Researchers at University of California, Davis have developed an insect-scale robot powered only by light that completed 188 continuous jumps with no electronics, battery, motor, chips, or wires. In testing, it also carried up to 1,700 times its own body weight, about 300 milligrams, without loss of function.
The soft machine bends, snaps, and resets automatically. It runs entirely on material physics. Its structure handles sensing, actuation, and reset through geometry and material response alone.
The robot is built mainly from liquid crystal elastomers, a rubber-like material that changes shape when exposed to light. When illuminated, the material contracts and bends a curved beam structure, storing elastic strain energy. Once it reaches a critical point, snap-through instability occurs and the stored energy releases suddenly, pushing the robot into the air.
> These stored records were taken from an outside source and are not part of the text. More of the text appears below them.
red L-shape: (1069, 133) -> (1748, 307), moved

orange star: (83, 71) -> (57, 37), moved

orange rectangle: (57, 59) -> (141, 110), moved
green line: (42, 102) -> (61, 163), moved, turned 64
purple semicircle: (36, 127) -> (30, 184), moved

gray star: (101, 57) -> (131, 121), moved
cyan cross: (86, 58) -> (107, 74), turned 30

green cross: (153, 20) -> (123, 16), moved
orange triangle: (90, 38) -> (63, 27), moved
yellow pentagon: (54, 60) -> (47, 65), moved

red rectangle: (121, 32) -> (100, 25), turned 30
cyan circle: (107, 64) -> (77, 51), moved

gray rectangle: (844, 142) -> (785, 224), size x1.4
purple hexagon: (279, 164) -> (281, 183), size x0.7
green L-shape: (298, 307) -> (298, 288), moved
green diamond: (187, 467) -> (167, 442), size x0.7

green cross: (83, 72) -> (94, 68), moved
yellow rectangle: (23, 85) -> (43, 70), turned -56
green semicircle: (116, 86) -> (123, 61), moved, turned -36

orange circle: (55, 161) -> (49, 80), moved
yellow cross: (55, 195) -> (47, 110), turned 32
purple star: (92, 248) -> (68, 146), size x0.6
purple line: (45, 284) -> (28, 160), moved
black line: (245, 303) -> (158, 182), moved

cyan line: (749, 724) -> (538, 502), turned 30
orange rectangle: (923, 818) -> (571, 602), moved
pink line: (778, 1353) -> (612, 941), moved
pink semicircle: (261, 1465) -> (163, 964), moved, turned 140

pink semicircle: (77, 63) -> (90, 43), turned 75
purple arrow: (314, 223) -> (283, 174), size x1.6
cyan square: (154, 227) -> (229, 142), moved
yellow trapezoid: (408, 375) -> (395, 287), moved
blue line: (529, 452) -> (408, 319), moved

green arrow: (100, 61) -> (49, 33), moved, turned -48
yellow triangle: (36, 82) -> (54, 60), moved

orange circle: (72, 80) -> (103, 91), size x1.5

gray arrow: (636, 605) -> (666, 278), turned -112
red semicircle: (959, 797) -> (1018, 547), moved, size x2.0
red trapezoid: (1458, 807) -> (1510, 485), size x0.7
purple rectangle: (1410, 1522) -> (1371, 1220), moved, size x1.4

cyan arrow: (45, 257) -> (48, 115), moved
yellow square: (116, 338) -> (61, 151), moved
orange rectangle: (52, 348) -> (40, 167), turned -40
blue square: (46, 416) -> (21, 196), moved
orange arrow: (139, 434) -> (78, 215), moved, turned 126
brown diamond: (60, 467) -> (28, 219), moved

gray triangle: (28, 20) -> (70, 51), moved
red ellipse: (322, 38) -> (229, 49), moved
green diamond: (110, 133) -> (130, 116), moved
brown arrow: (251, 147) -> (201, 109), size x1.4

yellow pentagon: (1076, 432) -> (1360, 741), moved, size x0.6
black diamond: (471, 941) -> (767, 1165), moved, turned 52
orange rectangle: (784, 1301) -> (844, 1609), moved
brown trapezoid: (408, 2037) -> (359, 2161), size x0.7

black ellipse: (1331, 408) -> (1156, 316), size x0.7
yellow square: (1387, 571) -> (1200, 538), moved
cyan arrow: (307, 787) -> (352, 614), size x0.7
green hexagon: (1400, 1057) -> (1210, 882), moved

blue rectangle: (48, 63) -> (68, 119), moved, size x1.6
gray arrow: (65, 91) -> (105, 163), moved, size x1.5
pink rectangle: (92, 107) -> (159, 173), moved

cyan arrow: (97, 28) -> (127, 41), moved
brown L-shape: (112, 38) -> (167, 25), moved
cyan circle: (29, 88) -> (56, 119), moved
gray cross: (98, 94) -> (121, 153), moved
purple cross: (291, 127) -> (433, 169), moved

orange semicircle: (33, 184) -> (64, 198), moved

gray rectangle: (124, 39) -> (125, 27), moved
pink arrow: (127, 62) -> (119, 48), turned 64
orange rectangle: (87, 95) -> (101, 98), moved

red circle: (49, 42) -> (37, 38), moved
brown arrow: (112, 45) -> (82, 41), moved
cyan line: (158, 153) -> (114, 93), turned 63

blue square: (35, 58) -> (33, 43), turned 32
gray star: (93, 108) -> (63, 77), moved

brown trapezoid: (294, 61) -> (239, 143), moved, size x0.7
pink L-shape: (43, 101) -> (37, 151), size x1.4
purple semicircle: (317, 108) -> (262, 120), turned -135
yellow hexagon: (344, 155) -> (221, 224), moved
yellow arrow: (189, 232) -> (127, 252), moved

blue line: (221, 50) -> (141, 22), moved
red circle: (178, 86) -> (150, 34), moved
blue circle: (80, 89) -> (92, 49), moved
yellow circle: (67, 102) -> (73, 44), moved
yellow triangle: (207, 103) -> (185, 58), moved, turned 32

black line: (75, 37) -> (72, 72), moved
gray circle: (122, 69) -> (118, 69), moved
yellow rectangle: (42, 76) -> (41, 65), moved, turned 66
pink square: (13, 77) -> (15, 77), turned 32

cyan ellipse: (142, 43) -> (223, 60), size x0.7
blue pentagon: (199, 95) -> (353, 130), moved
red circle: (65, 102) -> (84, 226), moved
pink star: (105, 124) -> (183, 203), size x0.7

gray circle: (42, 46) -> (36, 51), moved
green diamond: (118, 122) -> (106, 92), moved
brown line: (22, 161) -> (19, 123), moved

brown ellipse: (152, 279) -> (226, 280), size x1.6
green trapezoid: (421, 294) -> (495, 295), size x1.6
As it jumps, the robot creates a shadow that blocks the light source. The material cools and returns to its original shape. When exposed to light again, the cycle repeats. This self-shadowing effect acts as a built-in control system, removing the need for circuits or onboard processors.
The team initially expected the robot to jump only a few times under continuous illumination. Instead, it continued moving, completing 188 uninterrupted jumps during testing.
The work was co-authored by Wenzhong Yan from the Department of Mechanical and Aerospace Engineering at the university. His research centers on soft robotics and mechanical intelligence, where materials are designed to perform tasks usually handled by electronics. During his Ph.D., he developed folding robots that achieved autonomous behavior without computer chips, combining sensing, control, and actuation within the structure.
The light-powered robot follows this same approach. Instead of programming movement, the team designed geometry and material properties to create repeated motion.
Researchers are exploring practical uses. One proposed application is wildfire monitoring. The robots could carry sensors and move across terrain by continuously jumping. Once smoke or flame is detected, a signal could be sent to monitoring systems, forming a dynamic, distributed environmental network.
Such robots could also operate in collapsed buildings, radioactive areas, or narrow underground spaces where conventional machines cannot easily function.
The team is also studying adaptive wearables that change stiffness when needed, shifting between rigid support and flexible comfort depending on conditions.